# Эвотор
## Настройки

In [22]:
import pandas as pd
from sqlalchemy import create_engine, MetaData, Table, Column, Integer, String, DateTime, Float, select, Date, JSON
import logging
import os
import sys
from math import ceil
from tqdm import tqdm
from pandas.testing import assert_frame_equal

from wikibaseintegrator import wbi_core, wbi_login, wbi_login
from wikibaseintegrator.wbi_config import config as wbi_config

In [2]:
logging.getLogger().setLevel(logging.INFO)

In [3]:
WIKIBASE_HOST = '84.201.142.182'

WIKIBASE_LOGIN = 'WikibaseAdmin'
WIKIBASE_PASSWORD = 'WikibaseDockerAdminPass'

wbi_config['MEDIAWIKI_API_URL'] = f'http://{WIKIBASE_HOST}:8181/api.php'
wbi_config['SPARQL_ENDPOINT_URL'] = f'http://{WIKIBASE_HOST}:8989/bigdata/sparql'
wbi_config['WIKIBASE_URL'] = 'http://wikibase.svc'

## Библиотека

In [280]:
def get_items_by_label(label_list:list, item_type:str, is_unique:bool = True, is_notnull:bool = True):
    '''
    По переданному списку лейблов находит entity_id в базе Wikibase. 
    
    label_list: список искомых лейблов
    item_type: тип искомого объекта. Если не указано, то любой объект. Если указано:
        "P" - Property
        "Q" - Item
    is_unique: если True, то вернёт ошибку, если найдено больше одного значения
    is_notnull: если True, то вернёт ошибку, если не найдено ни одного значения
    '''
    
    query = """
        SELECT DISTINCT ?item ?itemLabel
        WHERE {{
          ?item rdfs:label ?itemLabel. 

          VALUES ?itemLabel {{ {label_filter} }}
        }}""".format(label_filter = ' '.join([f'\"{i}\"@en' for i in label_list]))
    
    result = wbi_core.ItemEngine.execute_sparql_query(query)
    result_list = [[i['itemLabel']['value'], i['item']['value'].replace('http://wikibase.svc/entity/', '')] 
                   for i in result['results']['bindings']]
    
    df = pd.DataFrame(result_list, columns = ['label', 'item'])
        
    if item_type in ('P', 'Q'):
        df = df[df.item.str.contains(item_type)] 
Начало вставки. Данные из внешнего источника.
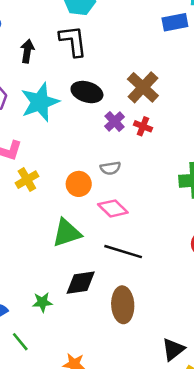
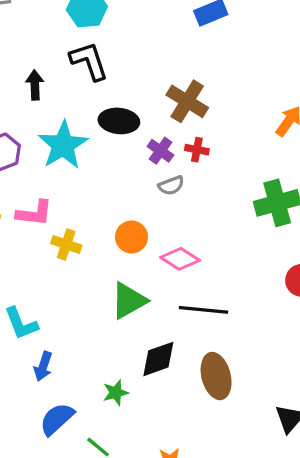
gray semicircle: (110, 168) -> (171, 185), moved
yellow cross: (27, 180) -> (66, 244), turned -30

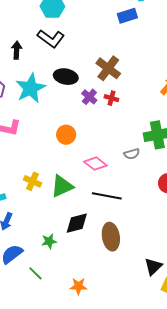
black L-shape: (89, 61) -> (51, 39), turned 140
gray semicircle: (171, 185) -> (132, 154), moved
orange circle: (131, 237) -> (66, 135), moved
yellow cross: (66, 244) -> (32, 181), moved

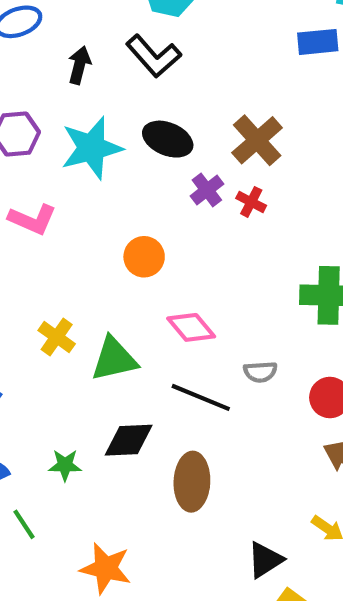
gray semicircle: (132, 154) -> (260, 372), moved
orange star: (78, 286) -> (106, 568), size x1.4

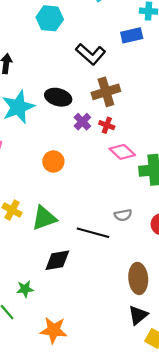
black L-shape: (154, 56) -> (91, 54), moved
brown cross: (257, 140) -> (106, 92), turned 32
pink diamond: (191, 327) -> (122, 152), moved
green star: (65, 465) -> (25, 289), moved
brown ellipse: (192, 482) -> (138, 278), moved

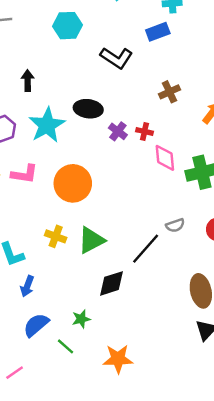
brown cross: (106, 92) -> (169, 92), moved, size x0.7
pink diamond: (122, 152) -> (165, 158), turned 50
orange circle: (53, 161) -> (73, 183), moved, size x1.6
black line: (93, 233) -> (146, 249), turned -56

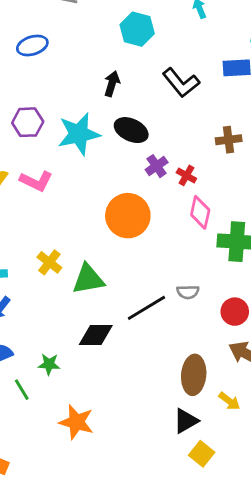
black arrow: (28, 81) -> (112, 84), moved
orange circle: (73, 183) -> (128, 216), moved

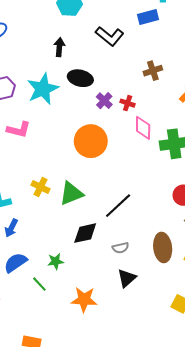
gray semicircle: (188, 292) -> (120, 248), moved
black triangle: (186, 421) -> (127, 278), moved

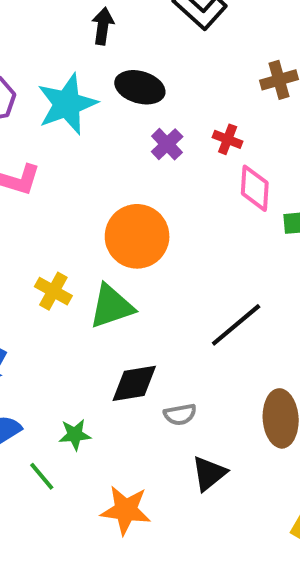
purple cross: (104, 101) -> (167, 144), moved
orange circle: (91, 141) -> (137, 236), moved
black line: (118, 206) -> (236, 325), moved
gray semicircle: (120, 248) -> (180, 414), moved

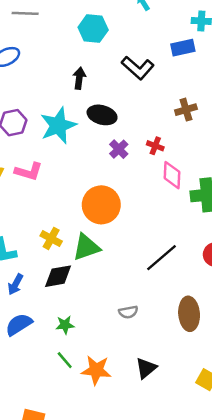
black diamond: (134, 383) -> (58, 276), moved
black triangle: (209, 473) -> (146, 368), moved
green line: (42, 476) -> (65, 360), moved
    df_check = df.groupby('label').count()
    if is_unique and df_check.item.max() > 1:
        r = df[df.label.isin(df_check[df_check.item > 1].index.to_list())].sort_values(by = 'label')
        logging.info(f"entity_id определён неоднозначно: \n{r}")
        return None
    elif is_notnull and len(set(label_list) - set(df.label)) > 0:
        r = set(label_list) - set(df.label)
        logging.info(f"entity_id не найден: \n{r}!")
        return None
    else:
        return df
    
    
def get_wb_parent(Q:str, P:str, login_instance:wbi_login.Login) -> str:
    '''
    Свойством P какого объекта-родителя является объект Q? Возвращает ошибку, если родителей ноль или несколько.
        Q - целевой объект
        P - каким параметром он должен быть
    '''

    query = f'''
        SELECT ?entity_id ?entity_name WHERE {{
            ?entity_id wdt:{P} wd:{Q} .
            ?entity_id rdfs:label ?entity_name .
        }}'''
    print(query)
    result = wbi_core.ItemEngine.execute_sparql_query(query)
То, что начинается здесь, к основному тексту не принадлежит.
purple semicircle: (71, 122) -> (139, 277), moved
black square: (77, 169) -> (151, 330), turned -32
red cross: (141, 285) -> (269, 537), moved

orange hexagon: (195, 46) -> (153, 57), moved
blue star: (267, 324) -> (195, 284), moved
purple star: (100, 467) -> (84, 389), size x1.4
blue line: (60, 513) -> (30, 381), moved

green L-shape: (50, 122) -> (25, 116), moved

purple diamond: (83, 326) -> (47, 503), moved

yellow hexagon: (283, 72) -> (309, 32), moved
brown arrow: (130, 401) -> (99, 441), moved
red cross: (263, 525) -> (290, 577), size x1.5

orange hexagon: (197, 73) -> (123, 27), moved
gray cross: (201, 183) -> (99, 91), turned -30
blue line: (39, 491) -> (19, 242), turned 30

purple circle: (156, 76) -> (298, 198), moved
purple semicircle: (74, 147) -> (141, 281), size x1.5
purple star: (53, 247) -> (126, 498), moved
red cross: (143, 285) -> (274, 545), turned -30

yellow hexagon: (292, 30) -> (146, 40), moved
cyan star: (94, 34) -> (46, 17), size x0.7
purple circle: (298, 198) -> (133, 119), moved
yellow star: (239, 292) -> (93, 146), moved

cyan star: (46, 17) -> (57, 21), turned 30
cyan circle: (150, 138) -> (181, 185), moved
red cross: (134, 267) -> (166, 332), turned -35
    result_list = [[i['entity_name']['value'], i['entity_id']['value'].replace('http://wikibase.svc/entity/', '')]
                   for i in result['results']['bindings']]

    result_df = pd.DataFrame(result_list, columns = ['entity_name', 'entity_id'])

    if result_df.shape[0] > 1:
        raise Exception(f'Object with entity_id {Q} have several parents: \n{result_df.entity_id.to_list()}')
    elif result_df.shape[0] == 0:
        raise Exception(f'Object with entity_id {Q} not finded in !')
    else:
        return (result_df.at[0, 'entity_name'], result_df.at[0, 'entity_id'])
    
    
def get_wb_statements(login_instance:wbi_login.Login, Q:str, P:str, Pq:str = 'P0') -> pd.DataFrame:
    '''
    Для объекта Q для заданного стейтмента вывести все его айтемы с заданными квалифаерами
    '''
    
    query = f'''
        SELECT ?STATEMENT_VALUE ?ITEM_LABEL ?QUALIFIER
        WHERE
        {{
             wd:{Q} p:{P} ?statement.
             ?statement ps:{P} ?STATEMENT_VALUE.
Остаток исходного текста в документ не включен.